> Raw data:
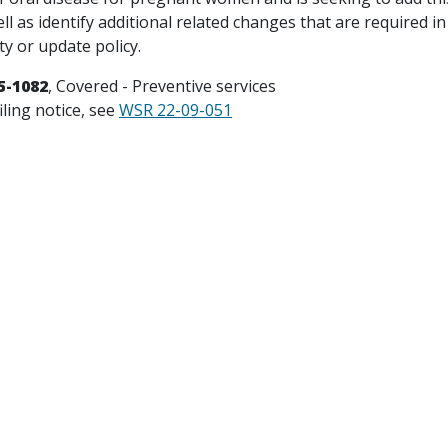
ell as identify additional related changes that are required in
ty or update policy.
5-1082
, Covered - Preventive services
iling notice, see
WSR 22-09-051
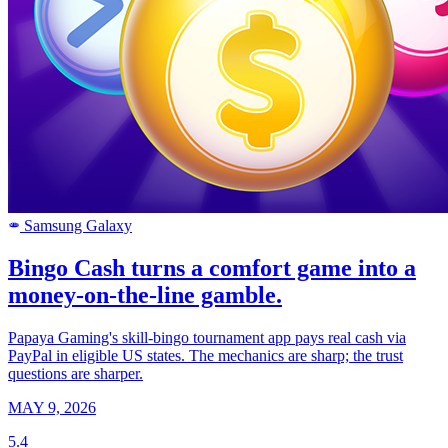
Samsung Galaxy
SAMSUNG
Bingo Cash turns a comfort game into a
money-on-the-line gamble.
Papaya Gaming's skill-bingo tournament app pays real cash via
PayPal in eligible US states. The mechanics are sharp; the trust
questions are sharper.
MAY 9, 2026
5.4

...

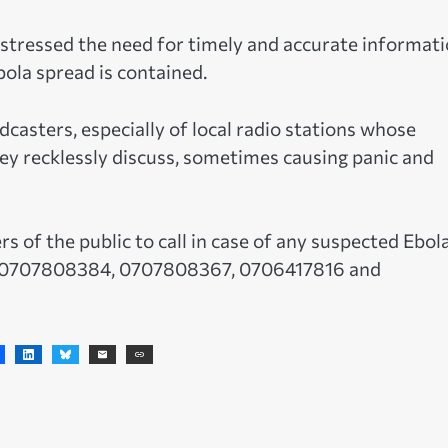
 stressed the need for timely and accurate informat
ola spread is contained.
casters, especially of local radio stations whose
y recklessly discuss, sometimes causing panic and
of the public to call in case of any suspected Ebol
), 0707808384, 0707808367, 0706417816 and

> Work instructions:
Retype only the lines above between the line with "ola spread is contained." and the line with "0707808367, 0706417816 and", counting those two lines as well, and keep every character as it is.

> Result for this exercise:
ola spread is contained.
casters, especially of local radio stations whose
y recklessly discuss, sometimes causing panic and
of the public to call in case of any suspected Ebol
), 0707808384, 0707808367, 0706417816 and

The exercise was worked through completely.